Top of Given records

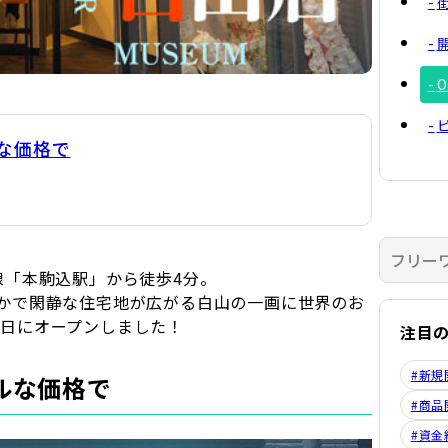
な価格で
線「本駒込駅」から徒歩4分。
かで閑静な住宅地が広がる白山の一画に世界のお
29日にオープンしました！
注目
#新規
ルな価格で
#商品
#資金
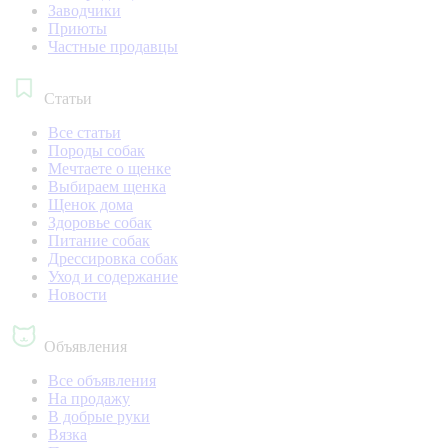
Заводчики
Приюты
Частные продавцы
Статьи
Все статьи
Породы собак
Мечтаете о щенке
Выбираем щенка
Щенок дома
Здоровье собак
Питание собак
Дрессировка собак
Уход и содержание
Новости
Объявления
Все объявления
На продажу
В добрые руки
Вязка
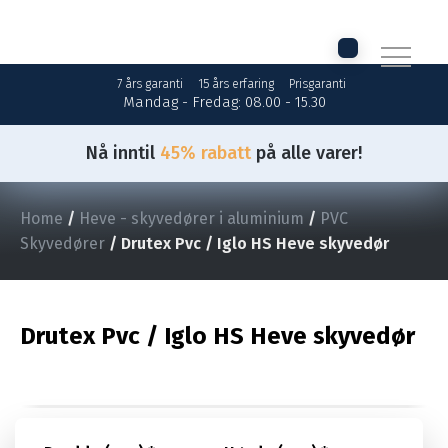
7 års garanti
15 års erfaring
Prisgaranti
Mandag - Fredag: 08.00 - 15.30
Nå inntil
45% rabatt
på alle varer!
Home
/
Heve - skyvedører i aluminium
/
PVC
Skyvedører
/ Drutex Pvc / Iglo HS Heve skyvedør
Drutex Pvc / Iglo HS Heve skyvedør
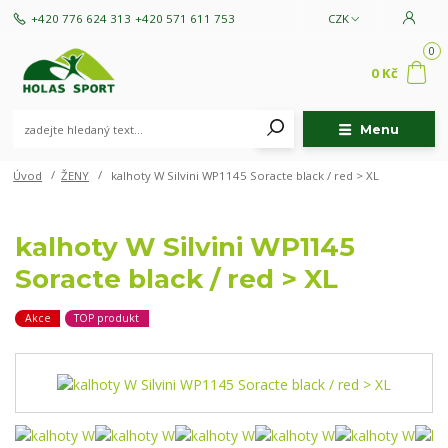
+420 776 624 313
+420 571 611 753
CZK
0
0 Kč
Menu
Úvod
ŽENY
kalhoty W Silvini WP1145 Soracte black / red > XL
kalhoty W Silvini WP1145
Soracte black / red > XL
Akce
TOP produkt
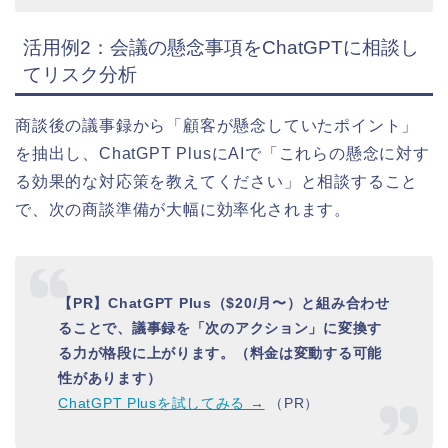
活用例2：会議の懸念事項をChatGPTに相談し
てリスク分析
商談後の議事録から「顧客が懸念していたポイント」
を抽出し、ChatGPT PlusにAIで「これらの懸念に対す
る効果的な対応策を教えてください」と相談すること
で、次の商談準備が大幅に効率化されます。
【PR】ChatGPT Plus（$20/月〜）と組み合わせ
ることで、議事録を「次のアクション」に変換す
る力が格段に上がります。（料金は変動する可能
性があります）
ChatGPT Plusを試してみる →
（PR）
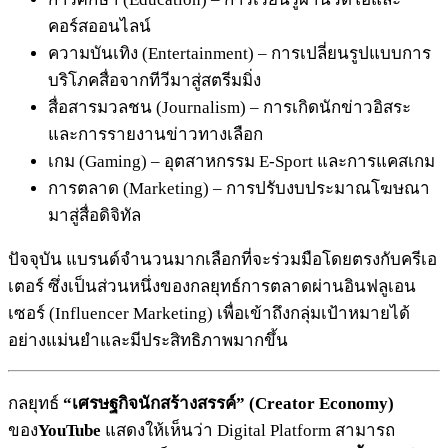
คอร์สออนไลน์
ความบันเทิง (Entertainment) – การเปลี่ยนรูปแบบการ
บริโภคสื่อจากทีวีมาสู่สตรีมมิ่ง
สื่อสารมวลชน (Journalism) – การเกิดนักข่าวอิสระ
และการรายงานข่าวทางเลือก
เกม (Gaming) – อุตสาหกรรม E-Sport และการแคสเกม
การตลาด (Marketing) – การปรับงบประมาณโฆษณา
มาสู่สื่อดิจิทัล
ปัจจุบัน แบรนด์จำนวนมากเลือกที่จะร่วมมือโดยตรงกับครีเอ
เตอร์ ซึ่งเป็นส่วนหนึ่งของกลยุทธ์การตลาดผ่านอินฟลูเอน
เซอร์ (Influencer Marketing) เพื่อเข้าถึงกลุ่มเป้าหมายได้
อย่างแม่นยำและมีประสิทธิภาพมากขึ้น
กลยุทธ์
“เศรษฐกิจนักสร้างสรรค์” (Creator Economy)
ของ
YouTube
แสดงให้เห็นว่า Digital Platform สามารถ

Bottom of Given records

Work required
Whenever a line above includes "Silvini", copy it in full.

Exercise solution
kalhoty W Silvini WP1145 Soracte black / red > XL
kalhoty W Silvini WP1145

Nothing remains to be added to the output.